Spanish forest ecosystems will quite probably emit high quantities of carbon dioxide in the second half of the 21st century. This is the conclusion of a report that reviews the results obtained from the implementation of the forest simulation model GOTILWA+, a tool to simulate forest growth processes under several environmental conditions and to optimize Mediterranean forests management strategies in the context of climate change.
The report was published on the latest issue of the ecology and environment journal Ecosistemas, edited by the Spanish Association of Terrestrial Ecology. Peer review was led by professors Santiago Sabaté and Carlos Gracia, of the Department of Ecology at the University of Barcelona (UB) and the Centre for Ecological Research and Forestry Applications (CREAF), and the expert Daniel Nadal, of UB’s former Department.
The study analyses data obtained from the simulation forest growth model GOTILWA+ (Growth Of Trees Is Limited by WAter), based on ecophysiological processes.
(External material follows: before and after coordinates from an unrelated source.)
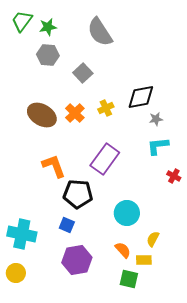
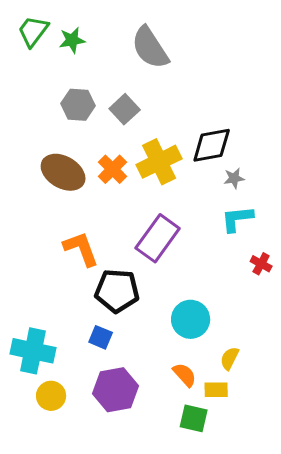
gray hexagon: (48, 55) -> (78, 105), moved
yellow cross: (106, 108) -> (159, 162), size x1.8
yellow circle: (16, 273) -> (51, 396), moved

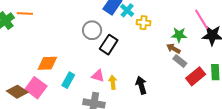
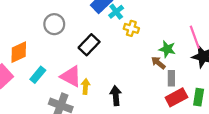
gray circle: (92, 30) -> (54, 24), moved
gray rectangle: (180, 61) -> (171, 78), moved, turned 40
orange diamond: (47, 63) -> (19, 52), turned -35
pink triangle: (98, 76) -> (71, 76), size x1.5

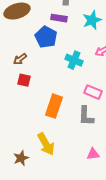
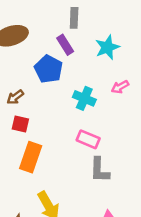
purple rectangle: (59, 18) -> (65, 45), turned 49
pink rectangle: (93, 92) -> (88, 139), moved
orange rectangle: (54, 106) -> (31, 157), moved

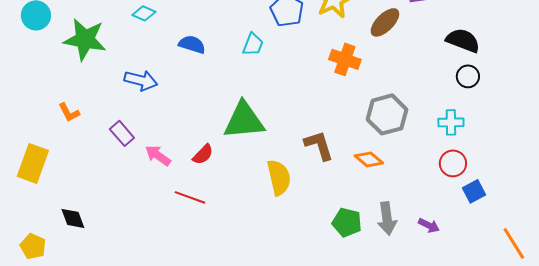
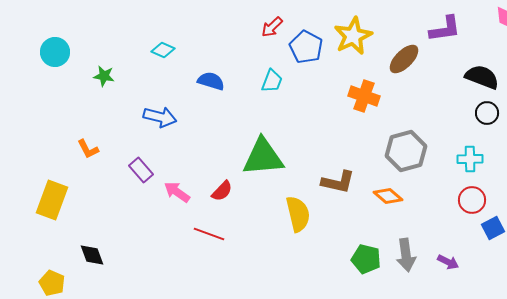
green star: (85, 39) -> (104, 76), size x0.5
brown L-shape: (319, 145) -> (338, 182), turned 120

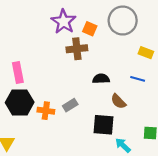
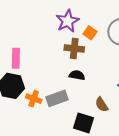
black semicircle: (101, 79) -> (77, 75), moved
gray rectangle: (70, 105) -> (57, 98), size x1.5

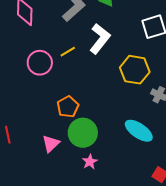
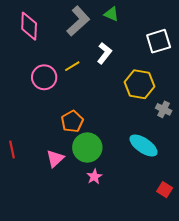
white L-shape: (100, 39) -> (104, 53), size x0.7

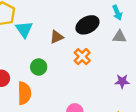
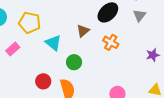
cyan triangle: (24, 29) -> (53, 43), moved
gray triangle: (119, 37) -> (140, 15), turned -40

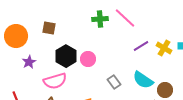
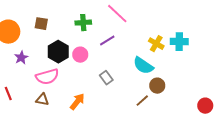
green cross: (100, 19) -> (83, 23), moved
purple line: (141, 46) -> (107, 41), moved
cyan semicircle: (143, 80) -> (143, 66), moved

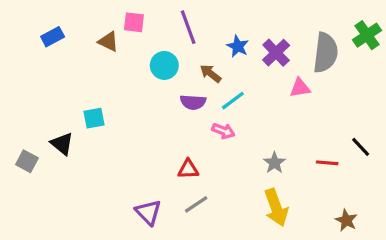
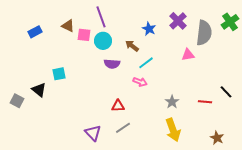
pink square: (134, 22) -> (84, 35), moved
purple line: (188, 27) -> (101, 17), moved
blue rectangle: (53, 37) -> (35, 32), moved
purple cross: (276, 53) -> (178, 21), moved
purple semicircle: (193, 102) -> (112, 64), moved

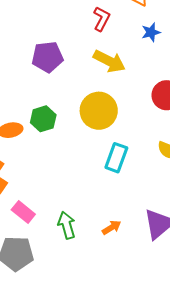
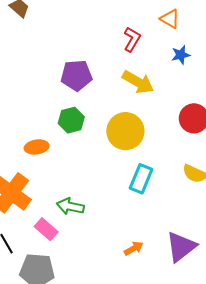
green hexagon: (43, 119) -> (71, 120), moved
green arrow: (67, 225) -> (70, 206), moved, turned -64

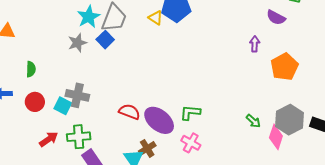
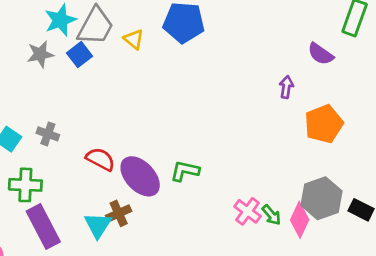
yellow triangle: (156, 18) -> (134, 39), moved
gray cross: (77, 95) -> (48, 134), moved, size x0.7
green arrow: (253, 121) -> (271, 215), moved
pink cross: (191, 143) -> (248, 211), moved

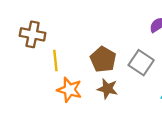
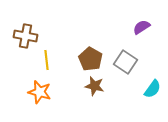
orange star: (69, 90) -> (39, 92), moved

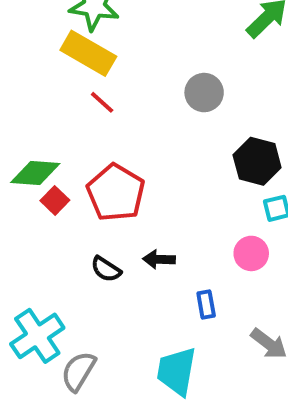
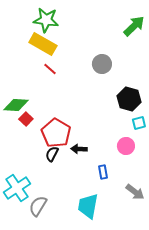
red pentagon: (116, 193) -> (56, 133), moved
black semicircle: (106, 269) -> (52, 154), turned 84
The model enables to explore the effects of climate change on forestry ecosystems under changed environmental conditions and to simulate different management scenarios and compare them.
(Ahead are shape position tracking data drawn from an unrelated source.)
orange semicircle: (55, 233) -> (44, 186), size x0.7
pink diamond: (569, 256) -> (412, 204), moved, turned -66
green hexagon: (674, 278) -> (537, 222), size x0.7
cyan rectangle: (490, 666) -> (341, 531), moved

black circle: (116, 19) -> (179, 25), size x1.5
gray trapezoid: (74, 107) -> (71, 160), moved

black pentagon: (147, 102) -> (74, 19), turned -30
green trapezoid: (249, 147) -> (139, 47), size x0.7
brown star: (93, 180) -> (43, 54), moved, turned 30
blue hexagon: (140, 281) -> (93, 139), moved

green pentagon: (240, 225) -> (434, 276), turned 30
Future perspectives for Spanish forests
In climate change scenarios simulated by the model GOTILWA+ —within the Consolider-Ingenio project Montes and the research project Med-Forestream—, net primary productivity of Spanish forests (how much carbon dioxide plants take in during photosynthesis minus how much carbon dioxide they release during respiration) will decrease from the second half of this century. Consequently, woodlands that now drain carbon will become carbon producers because plant respiration (a process in which oxygen is taken in and carbon dioxide is given out) and the decomposition of death organic matter will exceed photosynthesis processes (carbon sequestration and oxygen release).
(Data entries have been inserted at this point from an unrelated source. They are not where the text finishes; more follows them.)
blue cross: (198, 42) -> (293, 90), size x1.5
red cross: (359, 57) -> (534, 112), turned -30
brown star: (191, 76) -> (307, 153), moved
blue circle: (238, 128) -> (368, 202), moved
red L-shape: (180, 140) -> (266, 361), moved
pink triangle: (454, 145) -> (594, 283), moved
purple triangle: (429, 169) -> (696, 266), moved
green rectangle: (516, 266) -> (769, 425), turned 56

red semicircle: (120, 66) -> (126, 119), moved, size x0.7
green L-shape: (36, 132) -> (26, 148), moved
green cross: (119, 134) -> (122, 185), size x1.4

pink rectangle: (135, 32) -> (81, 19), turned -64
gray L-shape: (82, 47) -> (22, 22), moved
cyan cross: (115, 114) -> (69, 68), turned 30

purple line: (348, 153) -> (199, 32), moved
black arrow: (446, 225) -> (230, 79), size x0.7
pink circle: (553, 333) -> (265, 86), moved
GOTILWA+ also explores the responses of different forest types to water availability. Climate change involves an increase of aridity and evaporative rates. In this context, simulations show that an increase of evapotranspiration will occur in Spanish forests; it will have a negative impact on other ecosystems, for example, on rivers.
The most sensitive areas
The most sensitive areas to climate change effects are Mediterranean forests of evergreen oak, Alepo pine and Scots pine, located in the south-west of the Iberian Peninsula. Forest located in the north-west will be also affected, as simulations show a severe precipitation decrease in this area. Moreover, simulations show an increase of these forests’ sensitivity to aridity. For instance, beech forests are particularly sensitive to a slight increase in average temperature as well as those forests located at low height, so altitudinal migrations will probably occur.
Forest management: key to mitigate climate change impact
In the report, Gracia, Sabaté and Nadal highlight that management strategies adapted to environmental changes are crucial to the conservation of Iberian forests and the resources they provide to society. Particularly, it is essential to consider that Mediterranean forest ecosystems’ growth is already limited by water availability. Furthermore, authors point out that in order to solve the limitations of GOTILWA+, the model is under a process of revision and innovation. “A satisfactory implementation of the model should be based on extensive knowledge on territory: weather conditions and edaphological characteristics, plant physiology, and main features concerning structure and population”, conclude researchers.